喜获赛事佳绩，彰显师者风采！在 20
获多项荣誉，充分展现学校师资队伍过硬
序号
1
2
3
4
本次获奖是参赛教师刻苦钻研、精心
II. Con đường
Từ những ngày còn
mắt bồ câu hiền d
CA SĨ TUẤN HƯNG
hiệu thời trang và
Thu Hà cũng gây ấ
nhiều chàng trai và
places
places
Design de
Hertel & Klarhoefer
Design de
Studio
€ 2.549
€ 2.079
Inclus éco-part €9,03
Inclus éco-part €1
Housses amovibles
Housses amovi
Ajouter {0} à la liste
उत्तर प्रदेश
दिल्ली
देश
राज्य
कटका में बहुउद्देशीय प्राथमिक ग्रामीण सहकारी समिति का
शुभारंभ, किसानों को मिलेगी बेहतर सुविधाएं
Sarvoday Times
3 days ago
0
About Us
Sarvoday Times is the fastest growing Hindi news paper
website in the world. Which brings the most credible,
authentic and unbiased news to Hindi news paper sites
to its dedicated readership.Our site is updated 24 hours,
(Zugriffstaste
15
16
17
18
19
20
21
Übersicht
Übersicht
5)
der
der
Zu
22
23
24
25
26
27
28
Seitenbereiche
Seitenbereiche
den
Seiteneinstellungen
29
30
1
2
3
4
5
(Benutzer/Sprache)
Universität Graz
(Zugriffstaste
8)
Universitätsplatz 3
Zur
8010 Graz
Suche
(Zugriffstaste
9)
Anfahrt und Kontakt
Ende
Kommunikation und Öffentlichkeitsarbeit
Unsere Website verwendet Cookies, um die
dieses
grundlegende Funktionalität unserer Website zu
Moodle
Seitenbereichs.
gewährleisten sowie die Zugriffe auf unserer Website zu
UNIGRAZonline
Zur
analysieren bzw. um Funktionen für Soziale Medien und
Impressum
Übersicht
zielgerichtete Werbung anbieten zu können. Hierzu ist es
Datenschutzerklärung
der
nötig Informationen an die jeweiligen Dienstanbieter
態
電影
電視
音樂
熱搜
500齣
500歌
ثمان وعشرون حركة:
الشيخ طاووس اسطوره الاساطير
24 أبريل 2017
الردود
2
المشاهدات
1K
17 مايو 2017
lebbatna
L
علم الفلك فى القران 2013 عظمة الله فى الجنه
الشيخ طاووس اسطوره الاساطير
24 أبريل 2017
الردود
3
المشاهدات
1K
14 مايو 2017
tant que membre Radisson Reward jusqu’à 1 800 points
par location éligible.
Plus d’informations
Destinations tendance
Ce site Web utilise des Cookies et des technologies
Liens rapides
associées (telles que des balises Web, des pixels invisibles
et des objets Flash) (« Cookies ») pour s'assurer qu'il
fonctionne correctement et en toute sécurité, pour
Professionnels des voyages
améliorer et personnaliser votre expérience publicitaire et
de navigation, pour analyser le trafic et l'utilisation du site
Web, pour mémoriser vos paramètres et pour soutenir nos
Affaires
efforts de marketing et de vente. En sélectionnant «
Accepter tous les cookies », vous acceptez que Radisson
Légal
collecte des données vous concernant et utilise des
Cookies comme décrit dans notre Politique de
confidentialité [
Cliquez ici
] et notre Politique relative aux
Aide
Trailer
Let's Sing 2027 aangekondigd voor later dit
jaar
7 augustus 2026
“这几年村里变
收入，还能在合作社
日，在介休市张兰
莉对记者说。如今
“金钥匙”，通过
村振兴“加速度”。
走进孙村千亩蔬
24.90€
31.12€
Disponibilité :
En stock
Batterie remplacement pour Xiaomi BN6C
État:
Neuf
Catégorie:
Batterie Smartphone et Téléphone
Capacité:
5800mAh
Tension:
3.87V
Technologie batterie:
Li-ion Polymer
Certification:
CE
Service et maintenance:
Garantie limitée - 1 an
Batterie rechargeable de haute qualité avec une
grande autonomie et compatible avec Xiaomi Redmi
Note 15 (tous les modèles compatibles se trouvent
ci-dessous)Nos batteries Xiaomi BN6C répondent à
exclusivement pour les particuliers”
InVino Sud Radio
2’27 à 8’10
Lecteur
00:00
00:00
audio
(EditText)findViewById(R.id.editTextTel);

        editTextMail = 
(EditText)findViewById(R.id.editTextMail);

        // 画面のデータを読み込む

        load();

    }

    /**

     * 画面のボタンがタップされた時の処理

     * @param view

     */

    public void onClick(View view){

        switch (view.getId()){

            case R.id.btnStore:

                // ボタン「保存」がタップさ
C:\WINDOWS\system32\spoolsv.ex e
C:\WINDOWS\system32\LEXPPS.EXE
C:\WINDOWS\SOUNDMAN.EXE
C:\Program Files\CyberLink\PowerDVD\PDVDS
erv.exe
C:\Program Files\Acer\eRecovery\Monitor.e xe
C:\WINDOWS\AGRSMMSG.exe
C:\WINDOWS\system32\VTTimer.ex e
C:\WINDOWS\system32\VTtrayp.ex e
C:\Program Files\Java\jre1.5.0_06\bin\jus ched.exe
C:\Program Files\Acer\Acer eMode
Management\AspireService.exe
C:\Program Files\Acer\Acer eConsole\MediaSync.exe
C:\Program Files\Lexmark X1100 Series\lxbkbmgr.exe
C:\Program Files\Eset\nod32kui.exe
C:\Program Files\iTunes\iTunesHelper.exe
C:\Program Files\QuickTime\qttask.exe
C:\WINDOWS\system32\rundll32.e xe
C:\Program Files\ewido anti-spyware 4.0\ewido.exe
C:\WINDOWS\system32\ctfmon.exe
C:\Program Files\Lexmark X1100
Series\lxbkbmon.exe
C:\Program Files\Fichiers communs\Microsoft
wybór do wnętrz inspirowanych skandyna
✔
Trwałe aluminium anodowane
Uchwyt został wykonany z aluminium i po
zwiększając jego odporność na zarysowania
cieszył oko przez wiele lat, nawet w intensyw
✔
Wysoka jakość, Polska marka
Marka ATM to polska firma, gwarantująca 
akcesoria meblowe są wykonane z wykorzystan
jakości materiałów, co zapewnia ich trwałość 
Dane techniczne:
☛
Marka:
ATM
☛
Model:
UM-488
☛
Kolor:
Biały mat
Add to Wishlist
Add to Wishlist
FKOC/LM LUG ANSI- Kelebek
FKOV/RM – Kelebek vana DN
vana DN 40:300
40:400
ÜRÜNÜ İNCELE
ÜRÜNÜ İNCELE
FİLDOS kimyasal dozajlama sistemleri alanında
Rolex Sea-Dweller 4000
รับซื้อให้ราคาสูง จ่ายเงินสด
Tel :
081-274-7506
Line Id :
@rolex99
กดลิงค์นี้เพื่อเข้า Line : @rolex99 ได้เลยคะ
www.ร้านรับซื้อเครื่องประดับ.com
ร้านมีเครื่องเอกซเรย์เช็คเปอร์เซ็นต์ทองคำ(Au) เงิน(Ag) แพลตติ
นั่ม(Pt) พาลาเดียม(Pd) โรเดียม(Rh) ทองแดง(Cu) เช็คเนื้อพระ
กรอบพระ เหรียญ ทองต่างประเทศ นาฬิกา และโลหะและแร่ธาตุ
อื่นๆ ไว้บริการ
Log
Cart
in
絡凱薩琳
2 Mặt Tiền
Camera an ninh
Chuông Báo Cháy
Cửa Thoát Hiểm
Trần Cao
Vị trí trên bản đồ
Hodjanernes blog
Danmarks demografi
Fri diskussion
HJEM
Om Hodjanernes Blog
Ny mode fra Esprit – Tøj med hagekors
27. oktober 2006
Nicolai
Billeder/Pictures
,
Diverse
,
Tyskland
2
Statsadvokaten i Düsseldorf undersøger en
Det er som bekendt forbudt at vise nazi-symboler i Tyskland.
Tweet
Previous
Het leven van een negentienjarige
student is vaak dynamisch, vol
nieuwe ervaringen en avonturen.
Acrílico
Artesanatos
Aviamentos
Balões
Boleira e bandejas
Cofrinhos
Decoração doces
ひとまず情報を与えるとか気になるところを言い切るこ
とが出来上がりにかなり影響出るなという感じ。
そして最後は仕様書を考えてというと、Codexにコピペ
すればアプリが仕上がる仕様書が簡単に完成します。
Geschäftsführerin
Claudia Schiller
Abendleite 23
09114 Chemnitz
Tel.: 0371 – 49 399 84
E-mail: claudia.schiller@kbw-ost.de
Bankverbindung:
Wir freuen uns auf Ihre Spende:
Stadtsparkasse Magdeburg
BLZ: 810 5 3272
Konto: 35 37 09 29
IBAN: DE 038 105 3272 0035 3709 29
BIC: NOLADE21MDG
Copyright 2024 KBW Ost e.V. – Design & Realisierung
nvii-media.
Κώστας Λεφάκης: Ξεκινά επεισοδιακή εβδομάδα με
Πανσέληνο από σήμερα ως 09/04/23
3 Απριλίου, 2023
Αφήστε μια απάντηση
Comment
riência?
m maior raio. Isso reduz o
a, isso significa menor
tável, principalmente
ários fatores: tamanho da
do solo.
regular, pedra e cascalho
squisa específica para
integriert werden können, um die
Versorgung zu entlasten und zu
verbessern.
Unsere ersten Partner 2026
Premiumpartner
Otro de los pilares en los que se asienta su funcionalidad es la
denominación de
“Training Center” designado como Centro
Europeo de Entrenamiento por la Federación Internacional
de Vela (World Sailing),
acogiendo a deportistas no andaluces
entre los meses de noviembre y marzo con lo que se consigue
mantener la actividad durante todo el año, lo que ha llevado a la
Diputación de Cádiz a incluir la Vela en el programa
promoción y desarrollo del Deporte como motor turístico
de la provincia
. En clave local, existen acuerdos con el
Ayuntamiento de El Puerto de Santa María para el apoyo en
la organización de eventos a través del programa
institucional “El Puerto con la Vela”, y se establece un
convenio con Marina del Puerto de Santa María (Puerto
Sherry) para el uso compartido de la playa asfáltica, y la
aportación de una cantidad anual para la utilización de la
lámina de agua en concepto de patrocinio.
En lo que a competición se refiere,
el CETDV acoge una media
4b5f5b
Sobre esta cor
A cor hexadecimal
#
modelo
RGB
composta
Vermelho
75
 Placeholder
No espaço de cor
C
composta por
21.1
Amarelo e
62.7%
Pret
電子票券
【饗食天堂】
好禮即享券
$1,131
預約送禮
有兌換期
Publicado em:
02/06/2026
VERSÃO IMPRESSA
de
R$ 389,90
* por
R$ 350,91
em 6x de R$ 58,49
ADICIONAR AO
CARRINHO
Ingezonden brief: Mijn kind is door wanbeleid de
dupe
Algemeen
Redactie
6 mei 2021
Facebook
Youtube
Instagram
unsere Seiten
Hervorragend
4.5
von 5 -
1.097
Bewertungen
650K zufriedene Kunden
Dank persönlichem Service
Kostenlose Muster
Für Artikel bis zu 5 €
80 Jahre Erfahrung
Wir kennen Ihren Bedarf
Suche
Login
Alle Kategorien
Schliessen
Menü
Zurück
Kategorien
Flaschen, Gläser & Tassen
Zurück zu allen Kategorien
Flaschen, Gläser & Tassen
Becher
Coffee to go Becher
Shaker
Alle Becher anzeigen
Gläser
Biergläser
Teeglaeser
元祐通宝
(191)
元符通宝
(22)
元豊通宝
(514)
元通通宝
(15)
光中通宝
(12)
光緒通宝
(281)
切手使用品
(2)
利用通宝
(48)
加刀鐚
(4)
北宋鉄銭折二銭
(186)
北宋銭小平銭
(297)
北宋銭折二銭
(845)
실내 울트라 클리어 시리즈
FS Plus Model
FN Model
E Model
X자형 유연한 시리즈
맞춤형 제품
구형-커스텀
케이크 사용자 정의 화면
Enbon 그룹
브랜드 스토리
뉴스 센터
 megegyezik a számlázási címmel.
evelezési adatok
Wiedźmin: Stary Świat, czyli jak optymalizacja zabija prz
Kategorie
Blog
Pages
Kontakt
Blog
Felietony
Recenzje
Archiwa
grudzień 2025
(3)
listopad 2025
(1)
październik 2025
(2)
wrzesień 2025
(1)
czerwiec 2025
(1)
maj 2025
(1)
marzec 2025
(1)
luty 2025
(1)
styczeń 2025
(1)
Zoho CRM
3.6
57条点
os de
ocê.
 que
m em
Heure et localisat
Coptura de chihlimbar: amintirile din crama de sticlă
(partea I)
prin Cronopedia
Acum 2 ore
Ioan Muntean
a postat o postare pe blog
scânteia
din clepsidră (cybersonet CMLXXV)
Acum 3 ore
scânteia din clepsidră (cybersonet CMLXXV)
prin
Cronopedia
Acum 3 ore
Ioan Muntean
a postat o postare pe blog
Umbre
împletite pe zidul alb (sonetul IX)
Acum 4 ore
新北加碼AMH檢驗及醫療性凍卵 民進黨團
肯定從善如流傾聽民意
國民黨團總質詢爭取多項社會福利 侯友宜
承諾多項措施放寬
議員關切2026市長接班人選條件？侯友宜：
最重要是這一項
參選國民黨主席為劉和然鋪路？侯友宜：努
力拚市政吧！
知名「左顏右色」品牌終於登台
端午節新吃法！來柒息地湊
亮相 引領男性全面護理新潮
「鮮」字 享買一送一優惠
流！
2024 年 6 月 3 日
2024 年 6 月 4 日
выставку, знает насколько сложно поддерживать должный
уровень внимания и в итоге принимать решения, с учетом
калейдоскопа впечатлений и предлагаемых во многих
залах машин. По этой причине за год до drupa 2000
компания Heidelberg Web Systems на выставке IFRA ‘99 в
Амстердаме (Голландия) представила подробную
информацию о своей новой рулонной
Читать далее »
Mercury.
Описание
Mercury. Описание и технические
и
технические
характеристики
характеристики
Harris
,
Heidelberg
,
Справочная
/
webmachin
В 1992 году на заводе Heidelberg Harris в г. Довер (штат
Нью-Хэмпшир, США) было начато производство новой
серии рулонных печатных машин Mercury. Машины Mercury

◇ ◇ ◇ ◇ ◇

TASK
Return verbatim each line from the one that mentions "împletite pe zidul alb (sonetul IX)" to the end of the entries, inclusive.

RESULT OF THE EXERCISE
împletite pe zidul alb (sonetul IX)
Acum 4 ore
新北加碼AMH檢驗及醫療性凍卵 民進黨團
肯定從善如流傾聽民意
國民黨團總質詢爭取多項社會福利 侯友宜
承諾多項措施放寬
議員關切2026市長接班人選條件？侯友宜：
最重要是這一項
參選國民黨主席為劉和然鋪路？侯友宜：努
力拚市政吧！
知名「左顏右色」品牌終於登台
端午節新吃法！來柒息地湊
亮相 引領男性全面護理新潮
「鮮」字 享買一送一優惠
流！
2024 年 6 月 3 日
2024 年 6 月 4 日
выставку, знает насколько сложно поддерживать должный
уровень внимания и в итоге принимать решения, с учетом
калейдоскопа впечатлений и предлагаемых во многих
залах машин. По этой причине за год до drupa 2000
компания Heidelberg Web Systems на выставке IFRA ‘99 в
Амстердаме (Голландия) представила подробную
информацию о своей новой рулонной
Читать далее »
Mercury.
Описание
Mercury. Описание и технические
и
технические
характеристики
характеристики
Harris
,
Heidelberg
,
Справочная
/
webmachin
В 1992 году на заводе Heidelberg Harris в г. Довер (штат
Нью-Хэмпшир, США) было начато производство новой
серии рулонных печатных машин Mercury. Машины Mercury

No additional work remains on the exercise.